**DATA UNDER STUDY**
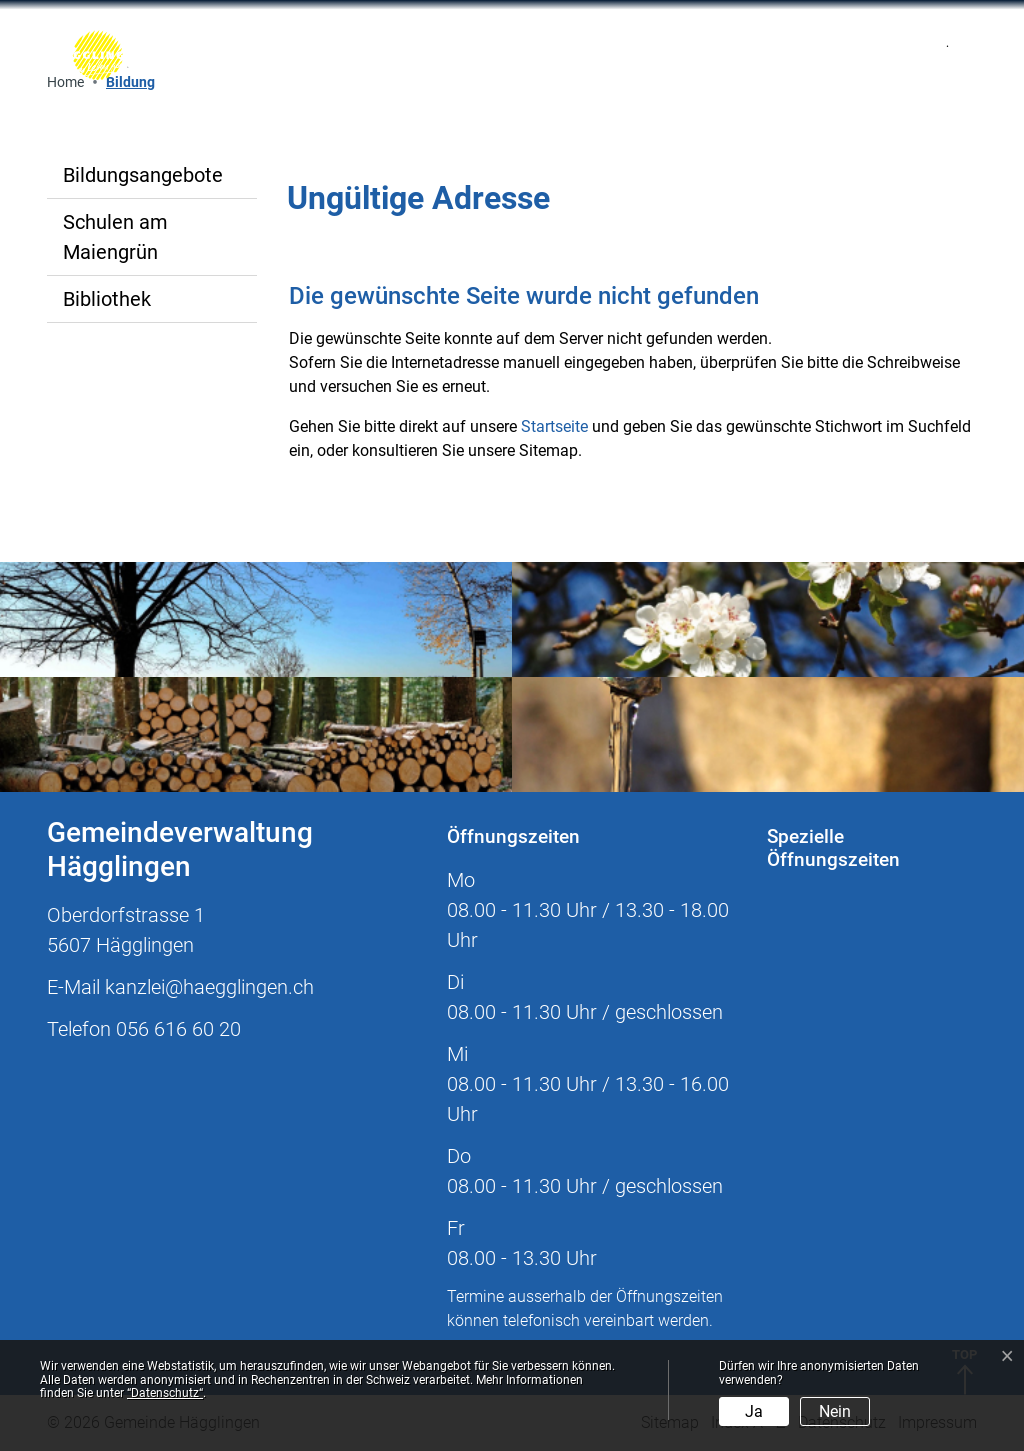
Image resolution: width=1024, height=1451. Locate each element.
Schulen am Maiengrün (115, 237)
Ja (754, 1411)
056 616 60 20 (178, 1029)
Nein (835, 1411)
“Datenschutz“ (165, 1393)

**TASK TO COMPLETE**
Give the complete material again, exactly as written. Do not include the pictures.

**FINISHED TASK**
Image resolution: width=1024, height=1451. Locate each element.
Schulen am Maiengrün (115, 237)
Ja (754, 1411)
056 616 60 20 (178, 1029)
Nein (835, 1411)
“Datenschutz“ (165, 1393)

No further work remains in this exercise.